The Ampersand Syndicate
The Ampersand Syndicate

Contents

Black Fr!day Light

This story was sparked by the writing prompt I shared while hosting the #BlueskyRelay: “the candle blinked twice.”

I liked how the phrase carried a quiet sense of mischief, as if something small and ordinary had decided to behave in a way it should not.

And since the prompt went out on my birthday, which also landed on Black Friday this year, I let that odd pairing shape the mood a bit. The result is a playful little tale about a morning that refuses to stay ordinary, written with just enough whimsy to match the day.


Henry woke on his sixtieth birthday to the sound of his phone buzzing like a trapped insect. He squinted at the screen.

Black Friday deals everywhere.

Every store on earth seemed convinced that what he needed on this sacred morning was a discounted blender or a three hundred dollar treadmill.

He tossed the phone onto the couch. “Nothing says welcome to a new decade like targeted marketing,” he muttered. He stretched, felt something pop in his shoulder, and decided it was probably fine.

He brewed coffee, the good stuff he saved for occasions. Turning sixty felt like it qualified. The sky outside was still dim, a sort of early morning gray that had not decided whether to brighten or sulk.

He lit the small candle on the counter, partly for ambiance, partly because the kitchen light was too harsh before coffee settled into his bloodstream.

Halfway through his first sip, the flame flickered. Then it did something peculiar. It blinked twice like a nervous eye.

Henry stared at it. “If you are trying to signal something about my future, pick a better day. I am already dealing with sales, aging joints, and a birthday that shares space with stampeding shoppers.”

The flame steadied for a moment, then stretched upward like it had been waiting for an invitation.
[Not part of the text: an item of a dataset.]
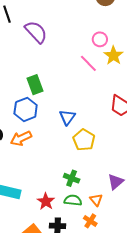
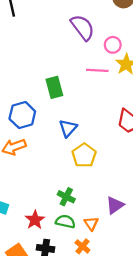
purple semicircle: (36, 32) -> (83, 27), moved
pink line: (88, 63) -> (97, 70), turned -48
green rectangle: (35, 85) -> (54, 87), moved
A tiny spark detached from the wick and drifted down, gently landing on the stove without burning a thing. It quivered, gathered itself, and formed into a miniature figure wearing a robe of warm light.

Henry sighed. “Of course. Some people get breakfast in bed. I get a glowing visitor in my kitchen.”

“Greetings,” the figure said. Its voice sounded like two coins clinking together. “Your milestone has summoned guidance.”

“I did not summon anything,” Henry said. “Unless lighting a candle counts.”

The figure looked at him with tiny glowing eyes. “You began a new decade on a day when the world behaves strangely. That much energy guarantees a response.”

“Energy,” Henry repeated. “You mean the chaos of people fighting over discounted televisions.”

“Exactly,” the figure said. “Black Friday is known for its turbulence. Perfect for awakening dormant requests.”

Henry groaned. “What dormant request.”

The figure lifted a small clipboard no bigger than a sugar packet. “You once wished for clarity in your later years. The request has matured and is now active.”

Henry blinked. “Clarity. That seems suspiciously ambitious for someone who forgot where he put his reading glasses yesterday.”

The figure ignored that. It pointed toward the candle. The flame rose, curled into the shape of a simple path, then dissolved into a warm glow that filled the room.

“What does that mean,” Henry asked.

“That you may walk a different direction now,” the figure said. “Not because you must but because you finally can.”

Henry leaned on the counter. “I thought sixty came with naps and vitamins.”

“You can have those too,” the figure said. “But you are allowed to reinvent things. You are allowed to chase ideas. You are allowed to start a new chapter even if the world is out there trampling each other for discounted appliances.”

Henry snorted. “So this decade comes with magic, unsolicited advice, and a glowing consultant.”

“We prefer the term guide.”

“And you are here for how long?”

“As long as you need,” the figure said. “Or until your candle goes out. Whichever happens last.”

Henry took a slow sip of coffee, tasting the warmth settle into him. The flame blinked twice again, this time looking almost cheerful.

“Well,” Henry said. “If this is the start of sixty, it is at least more interesting than a blender.”

The figure bowed. “Happy birthday. Enjoy the noise outside. You now have permission to ignore it.”

Henry lifted his mug in a sort of toast.

Black Friday could keep its chaos. The next decade, he decided, was going to be strange in all the right ways.